Attendees at Volvo Construction Equipment’s (Volvo CE) Xploration Forum, held last week in Eskilstuna, Sweden, were treated to an exclusive demo of the company's prototype autonomous wheel loader and articulated hauler working together. The prototype wheel loader filled the prototype articulated hauler, before it dumped its load and repeated the cycle.
“The demonstration machines were programmed to work together and carry out a specific set of actions on a pre-defined route,” says Jenny Elfsberg, director of emerging technologies at Volvo CE. “The machines can perform the same task over and over again, along a fixed route, for a relatively long period of time. But it’s still early days for this technology; we are working on developing solutions that have the required safety and performance levels that the market will accept.
“There is still a long way to go so there are no plans for industrialization at this stage,” she continues. “Currently, these prototype machines don’t communicate with each other and machine-to-machine communication technology – where machines ‘talk’ to one another and to a central control point – is crucial when it comes to avoiding collisions and facilitating an efficient flow of equipment.”
Looking to the Future
The demonstrator machines that were unveiled to customers, members of the international press, government representatives and academics at the Xploration Forum, are standard Volvo products – a L120 wheel loader and an A25F articulated hauler – which have been upgraded with autonomous technology. Once a solution is finalized, this technology could be applied to other products in Volvo CE’s range.
“Autonomous machines will increase safety in hazardous working environments and eliminate the possibility of accidents caused by human error,” says Elfsberg. “They will also perform repetitive tasks more efficiently and precisely than a human operator. And because machines will be operated in the most efficient way, customers will benefit from improved performance, productivity, fuel efficiency and durability."
In a one-hour comparison, it was found that the autonomous wheel loader could reach the equivalent of 70% of that of a skilled operator’s productivity levels when loading and unloading. The machine has also done 'real work' for a Volvo CE customer at an asphalt plant in Sweden.
"In the future, you could also potentially have one operator for three or four machines, increasing productivity and further decreasing costs," Elfsberg states. "Looking ahead, I imagine that autonomous machines will be smaller and more robust. There will be no need for a cab or suspension – much like the HX1 concept, which Volvo CE unveiled as part of its electric site research project at the Xploration Forum.”
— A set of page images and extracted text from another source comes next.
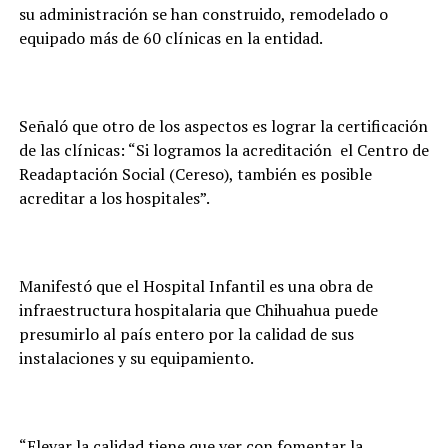
su administración se han construido, remodelado o
equipado más de 60 clínicas en la entidad.
Señaló que otro de los aspectos es lograr la certificación
de las clínicas: “Si logramos la acreditación el Centro de
Readaptación Social (Cereso), también es posible
acreditar a los hospitales”.
Manifestó que el Hospital Infantil es una obra de
infraestructura hospitalaria que Chihuahua puede
presumirlo al país entero por la calidad de sus
instalaciones y su equipamiento.
“Elevar la calidad tiene que ver con fomentar la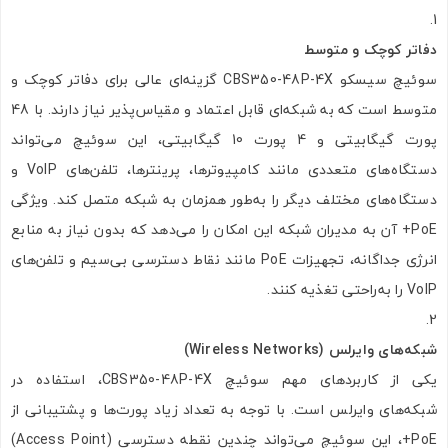
دفاتر کوچک و متوسط
سوئیچ سیسکو CBS350-48P-4X گزینه‌ای عالی برای دفاتر کوچک و
متوسط است که به شبکه‌ای قابل اعتماد و مقیاس‌پذیر نیاز دارند. با 48
پورت گیگابیتی و 4 پورت 10 گیگابیتی، این سوئیچ می‌تواند
دستگاه‌های متعددی مانند کامپیوترها، پرینترها، تلفن‌های VoIP و
دستگاه‌های مختلف دیگر را به‌طور همزمان به شبکه متصل کند. ویژگی
PoE+ آن به مدیران شبکه این امکان را می‌دهد که بدون نیاز به منابع
انرژی جداگانه، تجهیزات PoE مانند نقاط دسترسی بی‌سیم و تلفن‌های
VoIP را به‌راحتی تغذیه کنند.
شبکه‌های وایرلس (Wireless Networks)
یکی از کاربردهای مهم سوئیچ CBS350-48P-4X، استفاده در
شبکه‌های وایرلس است. با توجه به تعداد زیاد پورت‌ها و پشتیبانی از
PoE+، این سوئیچ می‌تواند چندین نقطه دسترسی (Access Point)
Volvo CE has been working on autonomous machine research for more than a decade. Its focus on futuristic technology such as autonomous machines is fueling the development of mid-term innovations at the company. Technology such as semi-automated or automated functions will support more immediate developments years before it’s possible to realize the ultimate goal.
There are already cases of automated and assist-functionalities on the market today. For example, earlier this year Volvo CE launched Volvo Co-Pilot, a system that offers a range of intelligent machine services – Load Assist, Dig Assist, Compact Assist and Pave Assist – to help operators deliver higher quality outcomes, in less time and with less effort.
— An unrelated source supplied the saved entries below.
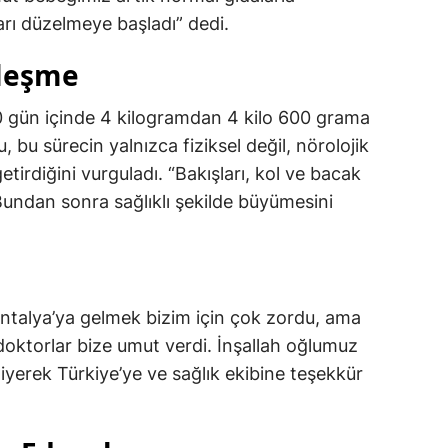
ları düzelmeye başladı” dedi.
ileşme
20 gün içinde 4 kilogramdan 4 kilo 600 grama
, bu sürecin yalnızca fiziksel değil, nörolojik
etirdiğini vurguladı. “Bakışları, kol ve bacak
undan sonra sağlıklı şekilde büyümesini
ntalya’ya gelmek bizim için çok zordu, ama
 doktorlar bize umut verdi. İnşallah oğlumuz
diyerek Türkiye’ye ve sağlık ekibine teşekkür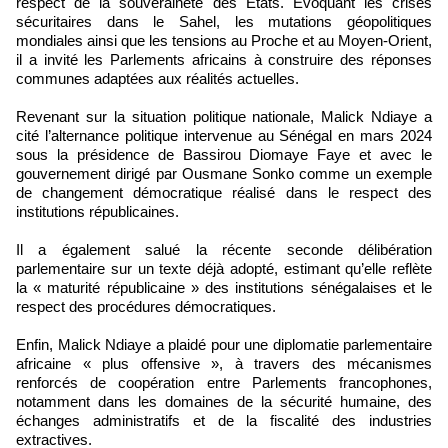
respect de la souveraineté des États. Évoquant les crises
sécuritaires dans le Sahel, les mutations géopolitiques
mondiales ainsi que les tensions au Proche et au Moyen-Orient,
il a invité les Parlements africains à construire des réponses
communes adaptées aux réalités actuelles.
Revenant sur la situation politique nationale, Malick Ndiaye a
cité l’alternance politique intervenue au Sénégal en mars 2024
sous la présidence de Bassirou Diomaye Faye et avec le
gouvernement dirigé par Ousmane Sonko comme un exemple
de changement démocratique réalisé dans le respect des
institutions républicaines.
Il a également salué la récente seconde délibération
parlementaire sur un texte déjà adopté, estimant qu’elle reflète
la « maturité républicaine » des institutions sénégalaises et le
respect des procédures démocratiques.
Enfin, Malick Ndiaye a plaidé pour une diplomatie parlementaire
africaine « plus offensive », à travers des mécanismes
renforcés de coopération entre Parlements francophones,
notamment dans les domaines de la sécurité humaine, des
échanges administratifs et de la fiscalité des industries
extractives.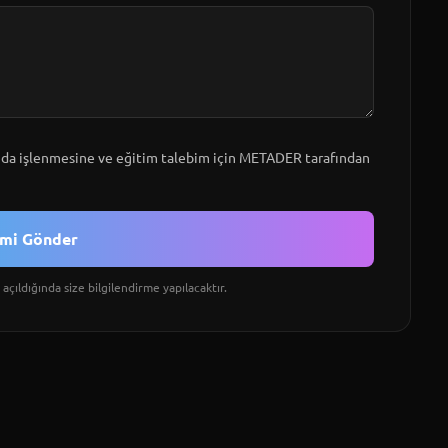
a işlenmesine ve eğitim talebim için METADER tarafından
imi Gönder
açıldığında size bilgilendirme yapılacaktır.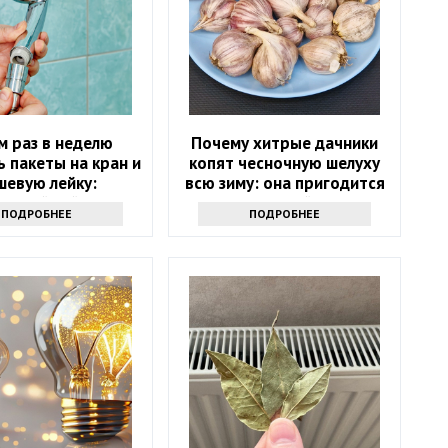
м раз в неделю
Почему хитрые дачники
 пакеты на кран и
копят чесночную шелуху
шевую лейку:
всю зиму: она пригодится
ресный лайфхак
весной
ПОДРОБНЕЕ
ПОДРОБНЕЕ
“We are starting to see systems that are less dependent on operator skills, ones that support operators with guidance or control primary functions,” says Elfsberg. “In the future, we will see increased machine autonomy and the operator will act more in a supervisory capacity. This will provide less stressful, more interesting work for operators, with perhaps several machines being controlled remotely by one operator. Of course, some tasks are so complicated that you really need to feel what you’re doing, and in those cases we will still need operators controlling the machines from inside the cab.”